__Supplied data__.
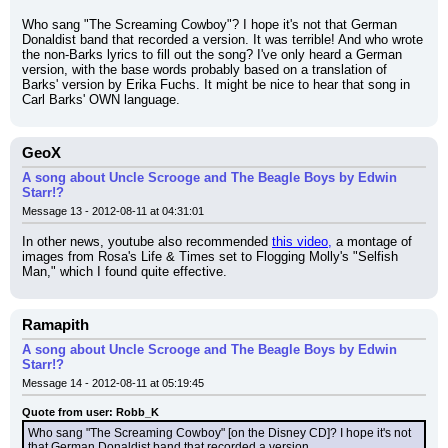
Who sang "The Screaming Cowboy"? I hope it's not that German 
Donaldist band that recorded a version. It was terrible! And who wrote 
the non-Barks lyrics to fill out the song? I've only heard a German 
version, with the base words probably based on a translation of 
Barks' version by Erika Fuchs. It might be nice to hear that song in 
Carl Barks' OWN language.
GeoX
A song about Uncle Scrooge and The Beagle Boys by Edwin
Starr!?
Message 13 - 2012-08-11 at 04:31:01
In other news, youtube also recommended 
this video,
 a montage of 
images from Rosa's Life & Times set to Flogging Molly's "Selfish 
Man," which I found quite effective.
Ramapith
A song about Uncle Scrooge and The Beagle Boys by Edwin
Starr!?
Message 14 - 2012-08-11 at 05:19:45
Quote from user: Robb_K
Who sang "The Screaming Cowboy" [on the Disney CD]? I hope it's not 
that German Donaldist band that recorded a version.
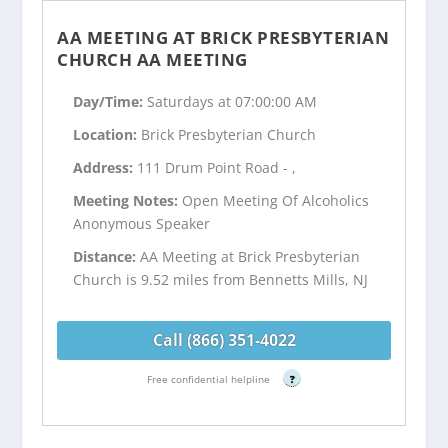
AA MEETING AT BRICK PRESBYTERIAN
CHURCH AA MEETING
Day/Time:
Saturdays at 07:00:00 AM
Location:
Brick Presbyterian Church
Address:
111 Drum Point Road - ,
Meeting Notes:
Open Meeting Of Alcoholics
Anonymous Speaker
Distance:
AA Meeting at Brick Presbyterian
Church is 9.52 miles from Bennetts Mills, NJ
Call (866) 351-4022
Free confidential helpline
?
---
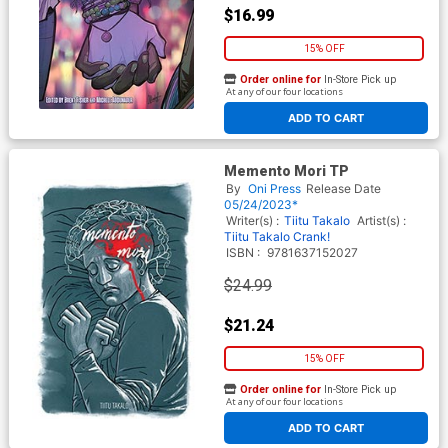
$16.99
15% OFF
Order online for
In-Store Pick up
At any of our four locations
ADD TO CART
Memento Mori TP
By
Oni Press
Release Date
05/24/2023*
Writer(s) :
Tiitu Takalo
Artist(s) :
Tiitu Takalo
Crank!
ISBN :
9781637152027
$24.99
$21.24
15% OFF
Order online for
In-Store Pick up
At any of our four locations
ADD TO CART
...
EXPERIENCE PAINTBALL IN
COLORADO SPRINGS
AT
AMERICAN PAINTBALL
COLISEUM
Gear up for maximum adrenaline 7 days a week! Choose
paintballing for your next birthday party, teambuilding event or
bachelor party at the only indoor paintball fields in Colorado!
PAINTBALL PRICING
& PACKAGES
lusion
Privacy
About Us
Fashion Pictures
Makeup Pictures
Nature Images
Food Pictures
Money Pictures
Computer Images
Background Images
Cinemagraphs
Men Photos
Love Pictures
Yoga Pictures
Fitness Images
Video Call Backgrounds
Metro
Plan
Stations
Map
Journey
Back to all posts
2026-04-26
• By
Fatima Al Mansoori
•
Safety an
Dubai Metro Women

__Your assignment__.
Beginning at the line above that contains "not that German", return each line exactly through the line that contains "Message 13 - 2012-08-11 at 04:31:01", and no others.

__Your response__.
Who sang "The Screaming Cowboy"? I hope it's not that German 
Donaldist band that recorded a version. It was terrible! And who wrote 
the non-Barks lyrics to fill out the song? I've only heard a German 
version, with the base words probably based on a translation of 
Barks' version by Erika Fuchs. It might be nice to hear that song in 
Carl Barks' OWN language.
GeoX
A song about Uncle Scrooge and The Beagle Boys by Edwin
Starr!?
Message 13 - 2012-08-11 at 04:31:01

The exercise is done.